> [DATA IN THIS EXERCISE]:

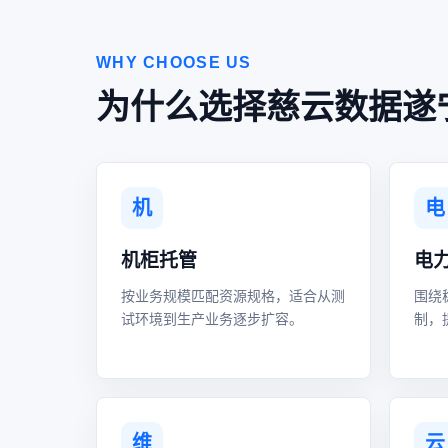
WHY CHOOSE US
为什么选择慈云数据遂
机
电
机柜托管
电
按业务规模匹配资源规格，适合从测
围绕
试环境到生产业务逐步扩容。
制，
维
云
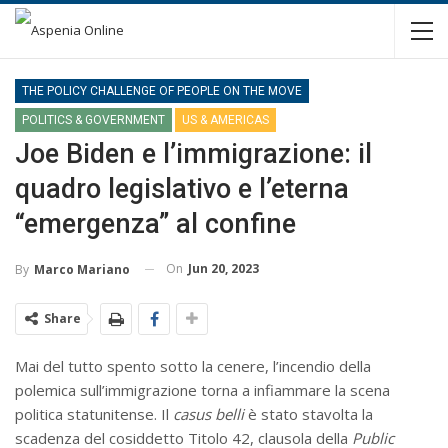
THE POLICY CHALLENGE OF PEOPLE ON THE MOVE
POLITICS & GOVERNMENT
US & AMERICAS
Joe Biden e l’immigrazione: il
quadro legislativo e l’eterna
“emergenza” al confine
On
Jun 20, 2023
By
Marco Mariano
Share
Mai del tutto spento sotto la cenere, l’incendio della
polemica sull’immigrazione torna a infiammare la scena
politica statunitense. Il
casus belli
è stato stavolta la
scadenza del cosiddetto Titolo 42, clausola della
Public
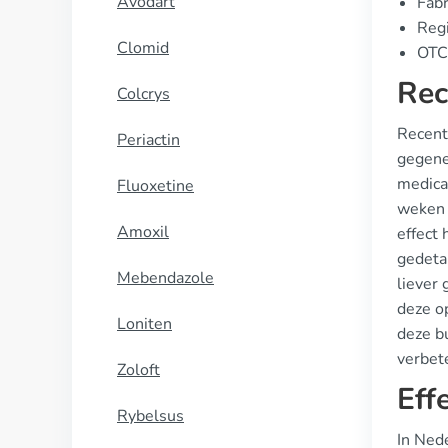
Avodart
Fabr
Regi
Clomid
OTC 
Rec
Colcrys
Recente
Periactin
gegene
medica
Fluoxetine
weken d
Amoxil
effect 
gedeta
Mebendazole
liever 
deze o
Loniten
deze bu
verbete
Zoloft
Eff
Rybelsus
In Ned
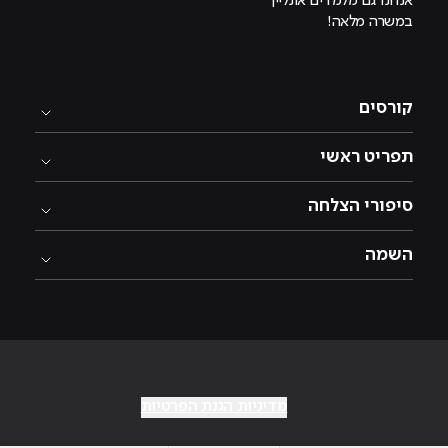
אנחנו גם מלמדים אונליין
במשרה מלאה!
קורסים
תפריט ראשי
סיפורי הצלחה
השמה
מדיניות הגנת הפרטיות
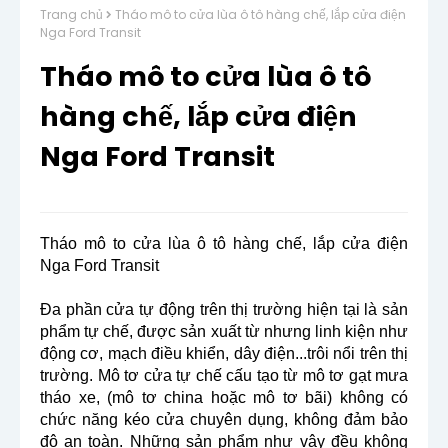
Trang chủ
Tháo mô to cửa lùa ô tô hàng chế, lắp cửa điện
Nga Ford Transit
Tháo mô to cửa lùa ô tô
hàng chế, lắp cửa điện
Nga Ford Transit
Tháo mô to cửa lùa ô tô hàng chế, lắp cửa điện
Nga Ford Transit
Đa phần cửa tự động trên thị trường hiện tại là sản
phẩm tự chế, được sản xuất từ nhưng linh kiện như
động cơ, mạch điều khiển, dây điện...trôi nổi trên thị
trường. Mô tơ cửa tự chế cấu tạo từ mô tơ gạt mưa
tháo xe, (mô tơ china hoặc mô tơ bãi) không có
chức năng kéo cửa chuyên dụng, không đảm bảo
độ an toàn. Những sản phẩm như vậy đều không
* * *
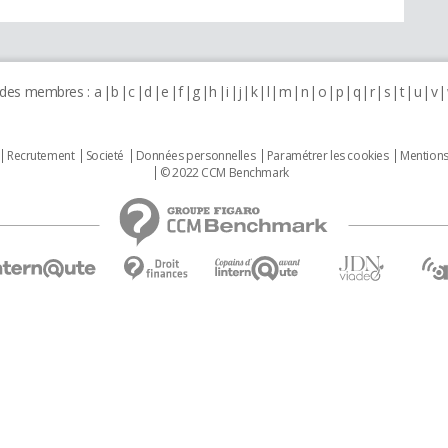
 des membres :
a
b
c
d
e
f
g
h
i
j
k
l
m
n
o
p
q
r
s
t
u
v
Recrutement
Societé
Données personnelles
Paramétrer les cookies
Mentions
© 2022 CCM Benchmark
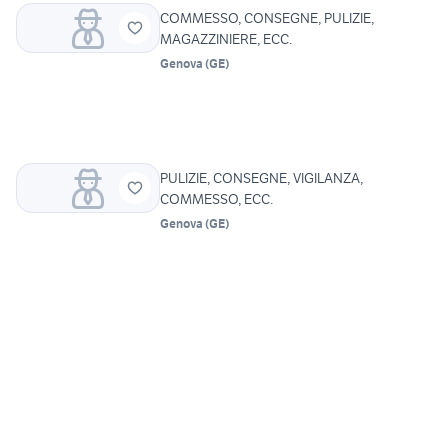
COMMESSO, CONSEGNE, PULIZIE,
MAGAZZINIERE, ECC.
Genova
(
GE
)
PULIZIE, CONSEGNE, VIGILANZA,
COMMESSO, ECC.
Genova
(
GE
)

> [WHAT IS NEEDED]: Set down word for word the lines above from the one with "Mebendazole" up to and including the one with "độ an toàn. Những sản phẩm như vậy đều không". Omit every picture.

> [EXERCISE ANSWER]:
Mebendazole
liever 
deze o
Loniten
deze bu
verbete
Zoloft
Eff
Rybelsus
In Ned
אנחנו גם מלמדים אונליין
במשרה מלאה!
קורסים
תפריט ראשי
סיפורי הצלחה
השמה
מדיניות הגנת הפרטיות
Trang chủ
Tháo mô to cửa lùa ô tô hàng chế, lắp cửa điện
Nga Ford Transit
Tháo mô to cửa lùa ô tô
hàng chế, lắp cửa điện
Nga Ford Transit
Tháo mô to cửa lùa ô tô hàng chế, lắp cửa điện
Nga Ford Transit
Đa phần cửa tự động trên thị trường hiện tại là sản
phẩm tự chế, được sản xuất từ nhưng linh kiện như
động cơ, mạch điều khiển, dây điện...trôi nổi trên thị
trường. Mô tơ cửa tự chế cấu tạo từ mô tơ gạt mưa
tháo xe, (mô tơ china hoặc mô tơ bãi) không có
chức năng kéo cửa chuyên dụng, không đảm bảo
độ an toàn. Những sản phẩm như vậy đều không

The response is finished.